§ What this task involves
Repeat all of the data below word for word, keeping no images.

(Document layout analysis data)
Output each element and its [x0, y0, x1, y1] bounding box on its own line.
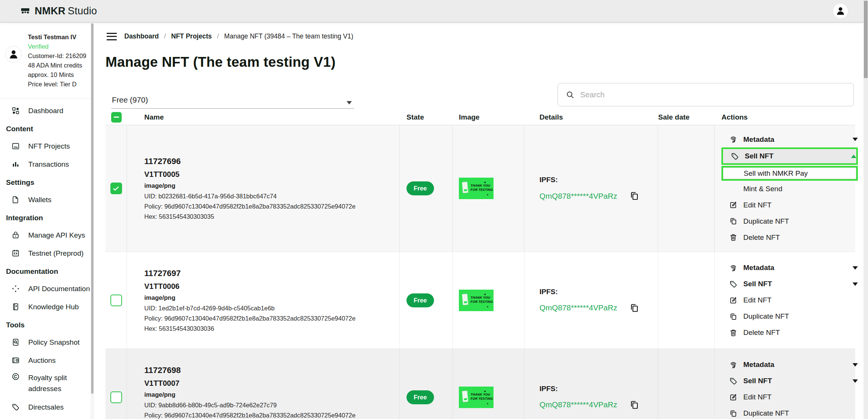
breadcrumb: Dashboard / NFT Projects / Manage NFT (3…	[124, 32, 353, 40]
copy-icon	[629, 303, 639, 313]
state-filter-select[interactable]: Free (970)	[111, 87, 354, 109]
chevron-up-icon	[851, 155, 856, 158]
edit-nft-button[interactable]: Edit NFT	[721, 197, 858, 213]
account-avatar[interactable]	[833, 3, 848, 19]
sidebar-item-wallets[interactable]: Wallets	[0, 190, 94, 209]
breadcrumb-dashboard[interactable]: Dashboard	[124, 32, 159, 40]
nft-thumbnail[interactable]: THANK YOUFOR TESTING ✦ ✦	[459, 387, 494, 408]
row-checkbox[interactable]	[110, 295, 122, 306]
cell-image: THANK YOUFOR TESTING ✦ ✦	[453, 252, 524, 348]
sparkle-icon: ✦	[486, 402, 489, 405]
menu-icon[interactable]	[107, 33, 117, 40]
sell-nft-dropdown[interactable]: Sell NFT	[721, 276, 858, 292]
duplicate-nft-button[interactable]: Duplicate NFT	[721, 213, 858, 229]
copy-button[interactable]	[629, 303, 639, 313]
column-header-name: Name	[127, 113, 400, 121]
code-board-icon	[11, 249, 20, 258]
ipfs-link[interactable]: QmQ878******4VPaRz	[539, 400, 617, 409]
nft-uid: UID: 1ed2b1ef-b7cd-4269-9d4b-c5405cab1e6…	[144, 305, 399, 312]
select-all-checkbox[interactable]	[111, 112, 122, 123]
verified-badge: Verified	[28, 42, 86, 51]
ipfs-link[interactable]: QmQ878******4VPaRz	[539, 192, 617, 201]
sidebar-item-policy-snapshot[interactable]: Policy Snapshot	[0, 333, 94, 351]
sparkle-icon: ✦	[483, 181, 486, 184]
sidebar-item-knowledge-hub[interactable]: Knowledge Hub	[0, 298, 94, 316]
copy-button[interactable]	[629, 400, 639, 410]
sidebar-item-nft-projects[interactable]: NFT Projects	[0, 137, 94, 155]
ipfs-label: IPFS:	[539, 288, 658, 296]
cell-sale-date	[658, 252, 715, 348]
sidebar-item-api-documentation[interactable]: API Documentation	[0, 279, 94, 298]
menu-item-sell-with-nmkr-pay[interactable]: Sell with NMKR Pay	[723, 167, 856, 179]
sidebar-item-transactions[interactable]: Transactions	[0, 155, 94, 173]
page-title: Manage NFT (The team testing V1)	[105, 54, 336, 70]
nft-uid: UID: b0232681-6b5d-417a-956d-381bbc647c7…	[144, 193, 399, 200]
row-checkbox[interactable]	[110, 391, 122, 403]
nmkr-studio-app: NMKRStudio Testi Testman IV Verified Cus…	[0, 0, 868, 419]
nft-policy: Policy: 96d9607c13040e47d9582f2b1e8a2ba7…	[144, 315, 399, 322]
nft-hex: Hex: 5631545430303036	[144, 325, 399, 332]
metadata-dropdown[interactable]: Metadata	[721, 131, 858, 147]
sell-nft-dropdown[interactable]: Sell NFT	[721, 373, 858, 389]
edit-nft-button[interactable]: Edit NFT	[721, 389, 858, 405]
cell-image: THANK YOUFOR TESTING ✦ ✦	[453, 125, 524, 252]
nft-token: V1TT0007	[144, 379, 399, 388]
row-checkbox-checked[interactable]	[110, 183, 122, 194]
approx-mints: approx. 10 Mints	[28, 70, 86, 80]
nft-token: V1TT0006	[144, 282, 399, 291]
edit-icon	[729, 393, 738, 402]
copy-button[interactable]	[629, 191, 639, 201]
copyright-icon	[11, 372, 20, 381]
sidebar-item-manage-api-keys[interactable]: Manage API Keys	[0, 226, 94, 244]
table-row: 11727698 V1TT0007 image/png UID: 9abb8d6…	[105, 349, 855, 419]
menu-item-mint-and-send[interactable]: Mint & Send	[721, 181, 858, 197]
page-scrollbar-thumb[interactable]	[864, 1, 868, 78]
sidebar-item-dashboard[interactable]: Dashboard	[0, 101, 94, 120]
duplicate-nft-button[interactable]: Duplicate NFT	[721, 308, 858, 325]
sidebar-item-testnet[interactable]: Testnet (Preprod)	[0, 244, 94, 262]
cell-actions: Metadata Sell NFT Sell with NMKR Pay	[715, 125, 858, 252]
nft-thumbnail[interactable]: THANK YOUFOR TESTING ✦ ✦	[459, 290, 494, 311]
sidebar-item-directsales[interactable]: Directsales	[0, 398, 94, 416]
edit-icon	[729, 296, 738, 305]
sidebar-item-royalty-split[interactable]: Royalty split addresses	[0, 369, 94, 398]
book-icon	[11, 302, 20, 311]
main-content: Dashboard / NFT Projects / Manage NFT (3…	[94, 23, 863, 419]
tag-icon	[729, 280, 738, 289]
metadata-dropdown[interactable]: Metadata	[721, 357, 858, 373]
table-header: Name State Image Details Sale date Actio…	[105, 109, 855, 125]
doc-search-icon	[11, 338, 20, 347]
cell-state: Free	[400, 125, 453, 252]
dashboard-icon	[11, 106, 20, 115]
thumb-graphic	[462, 181, 469, 193]
metadata-dropdown[interactable]: Metadata	[721, 260, 858, 276]
bar-chart-icon	[11, 160, 20, 169]
sell-nft-dropdown-expanded[interactable]: Sell NFT	[723, 149, 856, 163]
image-icon	[11, 142, 20, 150]
state-filter-value: Free (970)	[112, 95, 148, 104]
sparkle-icon: ✦	[486, 193, 489, 196]
duplicate-icon	[729, 217, 738, 226]
brand-logo[interactable]: NMKRStudio	[20, 5, 97, 17]
fingerprint-icon	[729, 361, 738, 369]
edit-icon	[729, 201, 738, 209]
column-header-sale-date: Sale date	[658, 113, 715, 121]
sell-nft-highlight: Sell NFT	[721, 147, 858, 165]
nft-thumbnail[interactable]: THANK YOUFOR TESTING ✦ ✦	[459, 178, 494, 199]
search-input[interactable]	[580, 90, 846, 99]
cell-name: 11727697 V1TT0006 image/png UID: 1ed2b1e…	[127, 252, 400, 348]
nft-id: 11727697	[144, 269, 399, 278]
user-summary: Testi Testman IV Verified Customer-Id: 2…	[0, 23, 94, 94]
delete-nft-button[interactable]: Delete NFT	[721, 229, 858, 246]
duplicate-nft-button[interactable]: Duplicate NFT	[721, 405, 858, 419]
chevron-down-icon	[853, 282, 858, 286]
column-header-state: State	[400, 113, 453, 121]
edit-nft-button[interactable]: Edit NFT	[721, 292, 858, 308]
breadcrumb-nft-projects[interactable]: NFT Projects	[171, 32, 212, 40]
person-icon	[8, 48, 20, 60]
sidebar-scrollbar-thumb[interactable]	[91, 23, 93, 394]
nft-table: Name State Image Details Sale date Actio…	[105, 109, 855, 419]
sidebar-item-auctions[interactable]: Auctions	[0, 351, 94, 369]
delete-nft-button[interactable]: Delete NFT	[721, 325, 858, 341]
ipfs-link[interactable]: QmQ878******4VPaRz	[539, 303, 617, 312]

§ Task solution
Output each element and its [x0, y0, x1, y1] bounding box on its own line.
breadcrumb: Dashboard / NFT Projects / Manage NFT (3…	[124, 32, 353, 40]
copy-icon	[629, 303, 639, 313]
state-filter-select[interactable]: Free (970)	[111, 87, 354, 109]
chevron-up-icon	[851, 155, 856, 158]
edit-nft-button[interactable]: Edit NFT	[721, 197, 858, 213]
account-avatar[interactable]	[833, 3, 848, 19]
sidebar-item-wallets[interactable]: Wallets	[0, 190, 94, 209]
breadcrumb-dashboard[interactable]: Dashboard	[124, 32, 159, 40]
nft-thumbnail[interactable]: THANK YOUFOR TESTING ✦ ✦	[459, 387, 494, 408]
row-checkbox[interactable]	[110, 295, 122, 306]
cell-image: THANK YOUFOR TESTING ✦ ✦	[453, 252, 524, 348]
sparkle-icon: ✦	[486, 402, 489, 405]
menu-icon[interactable]	[107, 33, 117, 40]
sell-nft-dropdown[interactable]: Sell NFT	[721, 276, 858, 292]
duplicate-nft-button[interactable]: Duplicate NFT	[721, 213, 858, 229]
copy-button[interactable]	[629, 303, 639, 313]
column-header-name: Name	[127, 113, 400, 121]
code-board-icon	[11, 249, 20, 258]
ipfs-link[interactable]: QmQ878******4VPaRz	[539, 400, 617, 409]
nft-uid: UID: 1ed2b1ef-b7cd-4269-9d4b-c5405cab1e6…	[144, 305, 399, 312]
select-all-checkbox[interactable]	[111, 112, 122, 123]
verified-badge: Verified	[28, 42, 86, 51]
ipfs-link[interactable]: QmQ878******4VPaRz	[539, 192, 617, 201]
sidebar-item-policy-snapshot[interactable]: Policy Snapshot	[0, 333, 94, 351]
sparkle-icon: ✦	[483, 181, 486, 184]
sidebar-item-knowledge-hub[interactable]: Knowledge Hub	[0, 298, 94, 316]
copy-button[interactable]	[629, 400, 639, 410]
sidebar-item-nft-projects[interactable]: NFT Projects	[0, 137, 94, 155]
ipfs-label: IPFS:	[539, 288, 658, 296]
cell-sale-date	[658, 252, 715, 348]
sidebar-item-api-documentation[interactable]: API Documentation	[0, 279, 94, 298]
menu-item-sell-with-nmkr-pay[interactable]: Sell with NMKR Pay	[723, 167, 856, 179]
sidebar-item-transactions[interactable]: Transactions	[0, 155, 94, 173]
page-title: Manage NFT (The team testing V1)	[105, 54, 336, 70]
nft-uid: UID: b0232681-6b5d-417a-956d-381bbc647c7…	[144, 193, 399, 200]
row-checkbox[interactable]	[110, 391, 122, 403]
nmkr-studio-app: NMKRStudio Testi Testman IV Verified Cus…	[0, 0, 868, 419]
nft-policy: Policy: 96d9607c13040e47d9582f2b1e8a2ba7…	[144, 315, 399, 322]
nft-hex: Hex: 5631545430303036	[144, 325, 399, 332]
metadata-dropdown[interactable]: Metadata	[721, 131, 858, 147]
sell-nft-dropdown[interactable]: Sell NFT	[721, 373, 858, 389]
edit-nft-button[interactable]: Edit NFT	[721, 389, 858, 405]
cell-image: THANK YOUFOR TESTING ✦ ✦	[453, 125, 524, 252]
nft-token: V1TT0007	[144, 379, 399, 388]
row-checkbox-checked[interactable]	[110, 183, 122, 194]
approx-mints: approx. 10 Mints	[28, 70, 86, 80]
nft-token: V1TT0006	[144, 282, 399, 291]
edit-icon	[729, 393, 738, 402]
copy-button[interactable]	[629, 191, 639, 201]
copyright-icon	[11, 372, 20, 381]
sidebar-item-manage-api-keys[interactable]: Manage API Keys	[0, 226, 94, 244]
table-row: 11727698 V1TT0007 image/png UID: 9abb8d6…	[105, 349, 855, 419]
menu-item-mint-and-send[interactable]: Mint & Send	[721, 181, 858, 197]
page-scrollbar-thumb[interactable]	[864, 1, 868, 78]
sidebar-item-dashboard[interactable]: Dashboard	[0, 101, 94, 120]
duplicate-nft-button[interactable]: Duplicate NFT	[721, 308, 858, 325]
sidebar-item-testnet[interactable]: Testnet (Preprod)	[0, 244, 94, 262]
cell-actions: Metadata Sell NFT Sell with NMKR Pay	[715, 125, 858, 252]
nft-thumbnail[interactable]: THANK YOUFOR TESTING ✦ ✦	[459, 290, 494, 311]
sidebar-item-directsales[interactable]: Directsales	[0, 398, 94, 416]
edit-icon	[729, 296, 738, 305]
sidebar-item-royalty-split[interactable]: Royalty split addresses	[0, 369, 94, 398]
book-icon	[11, 302, 20, 311]
main-content: Dashboard / NFT Projects / Manage NFT (3…	[94, 23, 863, 419]
tag-icon	[729, 280, 738, 289]
metadata-dropdown[interactable]: Metadata	[721, 357, 858, 373]
table-header: Name State Image Details Sale date Actio…	[105, 109, 855, 125]
doc-search-icon	[11, 338, 20, 347]
cell-state: Free	[400, 125, 453, 252]
dashboard-icon	[11, 106, 20, 115]
thumb-graphic	[462, 181, 469, 193]
metadata-dropdown[interactable]: Metadata	[721, 260, 858, 276]
bar-chart-icon	[11, 160, 20, 169]
sell-nft-dropdown-expanded[interactable]: Sell NFT	[723, 149, 856, 163]
image-icon	[11, 142, 20, 150]
state-filter-value: Free (970)	[112, 95, 148, 104]
sparkle-icon: ✦	[486, 193, 489, 196]
duplicate-icon	[729, 217, 738, 226]
brand-logo[interactable]: NMKRStudio	[20, 5, 97, 17]
fingerprint-icon	[729, 361, 738, 369]
edit-icon	[729, 201, 738, 209]
column-header-sale-date: Sale date	[658, 113, 715, 121]
sell-nft-highlight: Sell NFT	[721, 147, 858, 165]
nft-thumbnail[interactable]: THANK YOUFOR TESTING ✦ ✦	[459, 178, 494, 199]
search-input[interactable]	[580, 90, 846, 99]
cell-name: 11727697 V1TT0006 image/png UID: 1ed2b1e…	[127, 252, 400, 348]
nft-id: 11727697	[144, 269, 399, 278]
user-summary: Testi Testman IV Verified Customer-Id: 2…	[0, 23, 94, 94]
delete-nft-button[interactable]: Delete NFT	[721, 229, 858, 246]
duplicate-nft-button[interactable]: Duplicate NFT	[721, 405, 858, 419]
chevron-down-icon	[853, 282, 858, 286]
column-header-state: State	[400, 113, 453, 121]
edit-nft-button[interactable]: Edit NFT	[721, 292, 858, 308]
breadcrumb-nft-projects[interactable]: NFT Projects	[171, 32, 212, 40]
person-icon	[8, 48, 20, 60]
sidebar-scrollbar-thumb[interactable]	[91, 23, 93, 394]
nft-table: Name State Image Details Sale date Actio…	[105, 109, 855, 419]
sidebar-item-auctions[interactable]: Auctions	[0, 351, 94, 369]
delete-nft-button[interactable]: Delete NFT	[721, 325, 858, 341]
ipfs-link[interactable]: QmQ878******4VPaRz	[539, 303, 617, 312]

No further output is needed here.